Records excerpted from a collection:
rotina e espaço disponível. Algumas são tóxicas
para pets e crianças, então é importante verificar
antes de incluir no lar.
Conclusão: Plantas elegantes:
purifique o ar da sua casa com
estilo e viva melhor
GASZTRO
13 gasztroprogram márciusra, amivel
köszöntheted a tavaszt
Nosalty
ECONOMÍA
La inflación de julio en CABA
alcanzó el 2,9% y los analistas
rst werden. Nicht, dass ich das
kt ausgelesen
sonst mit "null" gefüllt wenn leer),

==

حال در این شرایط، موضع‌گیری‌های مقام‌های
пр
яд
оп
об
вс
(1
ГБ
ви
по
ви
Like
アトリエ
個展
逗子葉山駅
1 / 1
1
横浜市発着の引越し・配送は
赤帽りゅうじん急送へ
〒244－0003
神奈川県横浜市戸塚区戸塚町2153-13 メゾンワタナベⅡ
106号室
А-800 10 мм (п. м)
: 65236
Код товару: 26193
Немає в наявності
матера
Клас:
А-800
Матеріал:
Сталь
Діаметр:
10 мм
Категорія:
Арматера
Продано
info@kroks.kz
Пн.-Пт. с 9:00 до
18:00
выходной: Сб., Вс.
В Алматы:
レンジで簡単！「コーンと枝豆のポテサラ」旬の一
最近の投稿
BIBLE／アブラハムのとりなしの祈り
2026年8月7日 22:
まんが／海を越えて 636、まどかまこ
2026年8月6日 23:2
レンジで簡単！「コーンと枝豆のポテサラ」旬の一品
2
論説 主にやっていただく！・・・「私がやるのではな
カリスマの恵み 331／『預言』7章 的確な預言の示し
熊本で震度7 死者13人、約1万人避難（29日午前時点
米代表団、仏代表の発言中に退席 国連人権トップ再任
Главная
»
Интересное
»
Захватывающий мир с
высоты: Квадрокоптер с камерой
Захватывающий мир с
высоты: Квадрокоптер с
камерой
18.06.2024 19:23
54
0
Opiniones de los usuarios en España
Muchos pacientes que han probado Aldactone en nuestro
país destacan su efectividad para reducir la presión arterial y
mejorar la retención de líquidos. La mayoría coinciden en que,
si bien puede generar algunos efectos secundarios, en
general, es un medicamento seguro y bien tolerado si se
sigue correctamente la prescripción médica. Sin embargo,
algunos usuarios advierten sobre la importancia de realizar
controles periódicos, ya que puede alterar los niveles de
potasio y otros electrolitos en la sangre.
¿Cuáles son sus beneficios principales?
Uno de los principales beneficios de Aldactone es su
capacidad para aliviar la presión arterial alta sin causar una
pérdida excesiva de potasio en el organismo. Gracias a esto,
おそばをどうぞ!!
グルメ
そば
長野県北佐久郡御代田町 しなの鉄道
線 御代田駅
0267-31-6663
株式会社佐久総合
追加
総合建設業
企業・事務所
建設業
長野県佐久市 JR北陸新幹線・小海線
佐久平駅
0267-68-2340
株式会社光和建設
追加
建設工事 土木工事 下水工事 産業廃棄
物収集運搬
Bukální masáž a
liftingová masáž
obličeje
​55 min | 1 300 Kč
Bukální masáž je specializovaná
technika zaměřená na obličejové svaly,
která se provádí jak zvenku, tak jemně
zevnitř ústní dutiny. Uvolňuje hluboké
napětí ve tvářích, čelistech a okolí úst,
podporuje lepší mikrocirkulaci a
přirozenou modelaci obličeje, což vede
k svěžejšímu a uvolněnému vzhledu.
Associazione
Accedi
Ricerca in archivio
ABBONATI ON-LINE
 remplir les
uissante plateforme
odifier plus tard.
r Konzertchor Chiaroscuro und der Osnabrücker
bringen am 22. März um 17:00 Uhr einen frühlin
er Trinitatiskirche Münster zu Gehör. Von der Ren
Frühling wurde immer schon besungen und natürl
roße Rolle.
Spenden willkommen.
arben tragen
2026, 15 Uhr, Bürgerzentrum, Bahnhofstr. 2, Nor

### ACTIVITY
All lines above that contain "Aldactone" are required in the answer.

### THE ANSWER
Muchos pacientes que han probado Aldactone en nuestro
Uno de los principales beneficios de Aldactone es su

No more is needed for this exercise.